Боб сидел не шелохнувшись, пытаясь разобраться в увиденном, упорядочить все так, чтобы с этим можно было иметь дело.

Он повернулся к своему соседу, японцу в костюме.

— Простите, сэр, что говорят по телевизору? — выпалил Боб, даже не потрудившись поинтересоваться, говорит ли его сосед по-английски.

Но тот его понял.

— Все это очень печально, — ответил японец. — Он был герой. Пожар. Он сам, его семья — все погибли.

Глава 13

КОНДО ИСАМИ

Он находился у себя в мастерской. Все домочадцы давно спали наверху, но Филипп Яно, несмотря на поздний час, оставался один на один с мечом своего отца.

Изогнутое лезвие, покрытое царапинами, потертостями, пятнами ржавчины и сколами, лежало на аккуратно сложенном хлопчатобумажном покрывале.

В лучах света оно не сверкало — для подобного оптического явления его поверхность обладала слишком большим количеством изъянов, — а скорее тускло отсвечивало, демонстрируя все свои неровности. Больше всего лезвие напоминало спокойную грязную лужицу с беспорядочно разлившимися ядовитыми пятнами, источающую зловоние.
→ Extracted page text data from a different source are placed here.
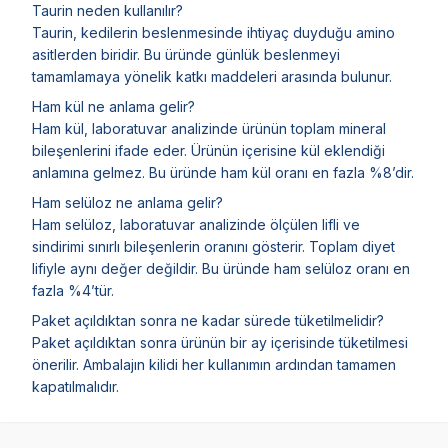
Taurin neden kullanılır?
Taurin, kedilerin beslenmesinde ihtiyaç duyduğu amino
asitlerden biridir. Bu üründe günlük beslenmeyi
tamamlamaya yönelik katkı maddeleri arasında bulunur.
Ham kül ne anlama gelir?
Ham kül, laboratuvar analizinde ürünün toplam mineral
bileşenlerini ifade eder. Ürünün içerisine kül eklendiği
anlamına gelmez. Bu üründe ham kül oranı en fazla %8’dir.
Ham selüloz ne anlama gelir?
Ham selüloz, laboratuvar analizinde ölçülen lifli ve
sindirimi sınırlı bileşenlerin oranını gösterir. Toplam diyet
lifiyle aynı değer değildir. Bu üründe ham selüloz oranı en
fazla %4’tür.
Paket açıldıktan sonra ne kadar sürede tüketilmelidir?
Paket açıldıktan sonra ürünün bir ay içerisinde tüketilmesi
önerilir. Ambalajın kilidi her kullanımın ardından tamamen
kapatılmalıdır.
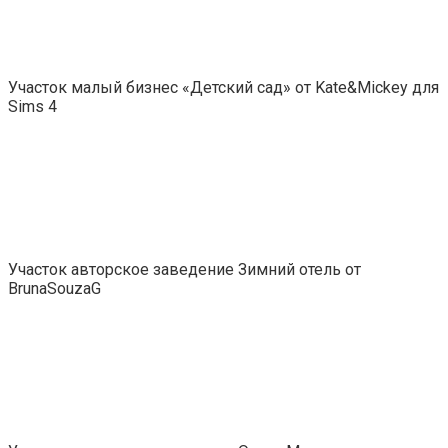
Участок малый бизнес «Детский сад» от Kate&Mickey для
Sims 4
Участок авторское заведение Зимний отель от
BrunaSouzaG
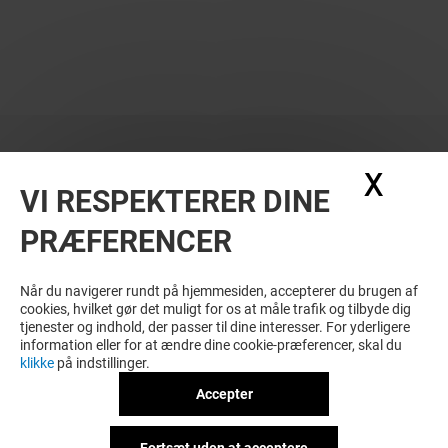
X
Skju
VI RESPEKTERER DINE
PRÆFERENCER
Når du navigerer rundt på hjemmesiden, accepterer du brugen af
cookies, hvilket gør det muligt for os at måle trafik og tilbyde dig
tjenester og indhold, der passer til dine interesser. For yderligere
information eller for at ændre dine cookie-præferencer, skal du
klikke
på indstillinger.
Accepter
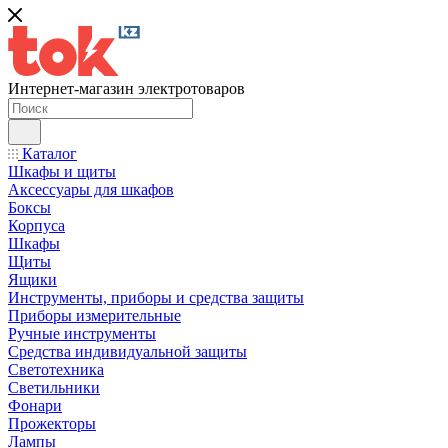
Интернет-магазин электротоваров
Каталог
Шкафы и щиты
Аксессуары для шкафов
Боксы
Корпуса
Шкафы
Щиты
Ящики
Инструменты, приборы и средства защиты
Приборы измерительные
Ручные инструменты
Средства индивидуальной защиты
Светотехника
Светильники
Фонари
Прожекторы
Лампы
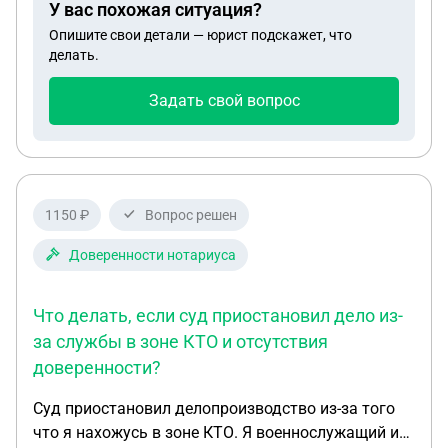
У вас похожая ситуация?
страховой. Сколько я так могу ездить? Что
Опишите свои детали — юрист подскажет, что
грозит в этом случае?
делать.
Задать свой вопрос
1150 ₽
Вопрос решен
Доверенности нотариуса
Что делать, если суд приостановил дело из-
за службы в зоне КТО и отсутствия
доверенности?
Суд приостановил делопроизводство из-за того
что я нахожусь в зоне КТО. Я военнослужащий и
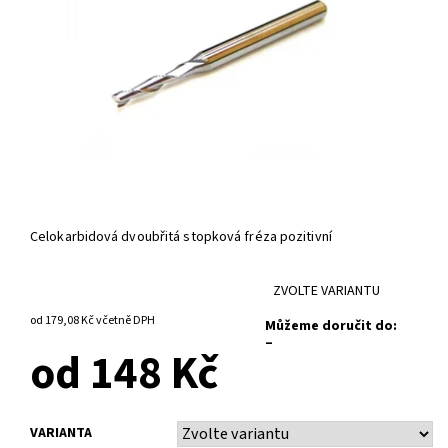
Celokarbidová dvoubřitá stopková fréza pozitivní
ZVOLTE VARIANTU
od 179,08 Kč
včetně DPH
Můžeme doručit do:
–
od 148 Kč
VARIANTA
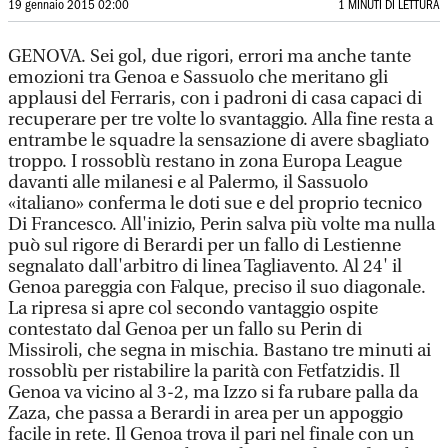
19 gennaio 2015 02:00
1 MINUTI DI LETTURA
GENOVA. Sei gol, due rigori, errori ma anche tante
emozioni tra Genoa e Sassuolo che meritano gli
applausi del Ferraris, con i padroni di casa capaci di
recuperare per tre volte lo svantaggio. Alla fine resta a
entrambe le squadre la sensazione di avere sbagliato
troppo. I rossoblù restano in zona Europa League
davanti alle milanesi e al Palermo, il Sassuolo
«italiano» conferma le doti sue e del proprio tecnico
Di Francesco. All'inizio, Perin salva più volte ma nulla
può sul rigore di Berardi per un fallo di Lestienne
segnalato dall'arbitro di linea Tagliavento. Al 24' il
Genoa pareggia con Falque, preciso il suo diagonale.
La ripresa si apre col secondo vantaggio ospite
contestato dal Genoa per un fallo su Perin di
Missiroli, che segna in mischia. Bastano tre minuti ai
rossoblù per ristabilire la parità con Fetfatzidis. Il
Genoa va vicino al 3-2, ma Izzo si fa rubare palla da
Zaza, che passa a Berardi in area per un appoggio
facile in rete. Il Genoa trova il pari nel finale con un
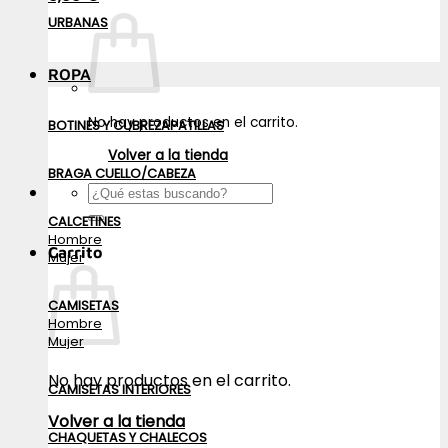
URBANAS
ROPA
No hay productos en el carrito.
BOTINES Y CUBREZAPATILLAS
Volver a la tienda
BRAGA CUELLO/CABEZA
Buscar
por:
CALCETINES
Hombre
Carrito
Mujer
CAMISETAS
Hombre
Mujer
No hay productos en el carrito.
CAMISETAS INTERIORES
Volver a la tienda
CHAQUETAS Y CHALECOS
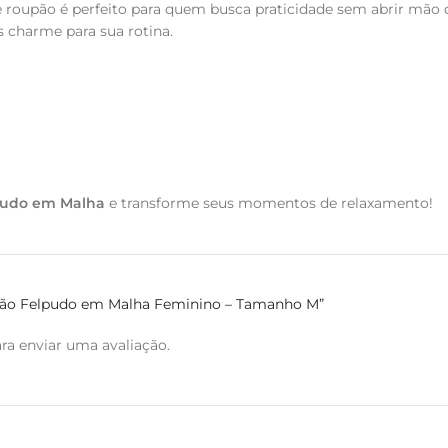
oupão é perfeito para quem busca praticidade sem abrir mão d
is charme para sua rotina.
pudo em Malha
e transforme seus momentos de relaxamento!
oupão Felpudo em Malha Feminino – Tamanho M”
ra enviar uma avaliação.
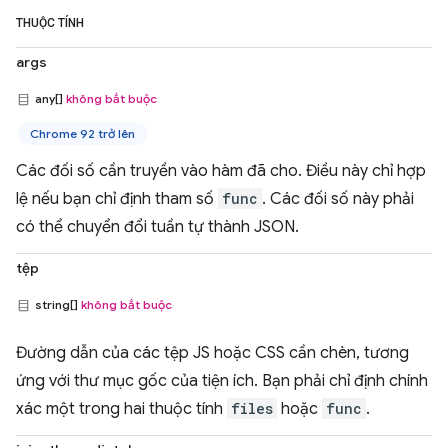
THUỘC TÍNH
args
any[]
không bắt buộc
Chrome 92 trở lên
Các đối số cần truyền vào hàm đã cho. Điều này chỉ hợp
lệ nếu bạn chỉ định tham số
func
. Các đối số này phải
có thể chuyển đổi tuần tự thành JSON.
tệp
string[]
không bắt buộc
Đường dẫn của các tệp JS hoặc CSS cần chèn, tương
ứng với thư mục gốc của tiện ích. Bạn phải chỉ định chính
xác một trong hai thuộc tính
files
hoặc
func
.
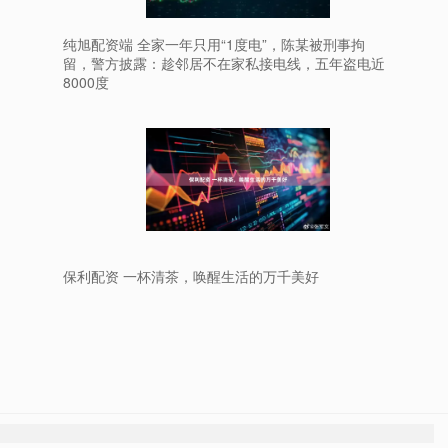
纯旭配资端 全家一年只用“1度电”，陈某被刑事拘
留，警方披露：趁邻居不在家私接电线，五年盗电近
8000度
保利配资 一杯清茶，唤醒生活的万千美好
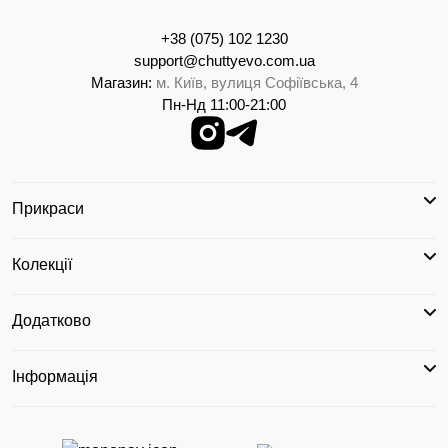
+38 (075) 102 1230
support@chuttyevo.com.ua
Магазин:
м. Київ, вулиця Софіївська, 4
Пн-Нд 11:00-21:00
Прикраси
Колекції
Додатково
Інформація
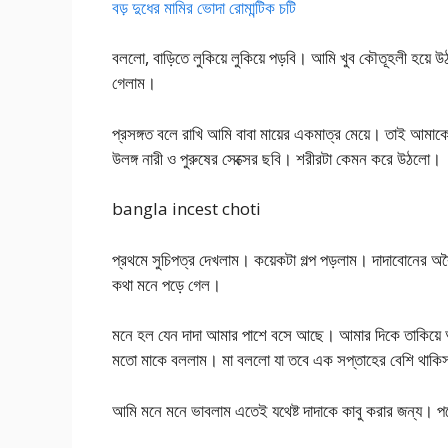
বড় দুধের মামির ভোদা রোমান্টিক চটি
বললো, বাড়িতে লুকিয়ে লুকিয়ে পড়বি। আমি খুব কৌতূহলী হয়ে উ
গেলাম।
প্রসঙ্গত বলে রাখি আমি বাবা মায়ের একমাত্র মেয়ে। তাই আম
উলঙ্গ নারী ও পুরুষের সেক্সের ছবি। শরীরটা কেমন করে উঠলো।
bangla incest choti
প্রথমে সুচিপত্র দেখলাম। কয়েকটা গল্প পড়লাম। দাদাবোনের অব
কথা মনে পড়ে গেল।
মনে হল যেন দাদা আমার পাশে বসে আছে। আমার দিকে তাকিয়ে 
মতো মাকে বললাম। মা বললো যা তবে এক সপ্তাহের বেশি থাকিস
আমি মনে মনে ভাবলাম এতেই যথেষ্ট দাদাকে কাবু করার জন্য। প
«Какие же в тебе скрыты тайны? Следует ли мне потратить шесть месяцев и пятнадцать тысяч йен за квадратный дюйм, чтобы тебя отполировать? И предположим, что это… ничего не даст. Предположим, что ты не меч, а старая кляча и полировали тебя уже столько раз, что ты стал хрупким и рассыплешься от одного дуновения. Ты жаждешь покоя, и еще одна полировка — десятая, пятидесятая, пятисотая? — лишь отнимет у тебя еще что-то, сделает тебя более слабым, лишит уникальности. И я напрасно потрачу на тебя деньги, время и душу».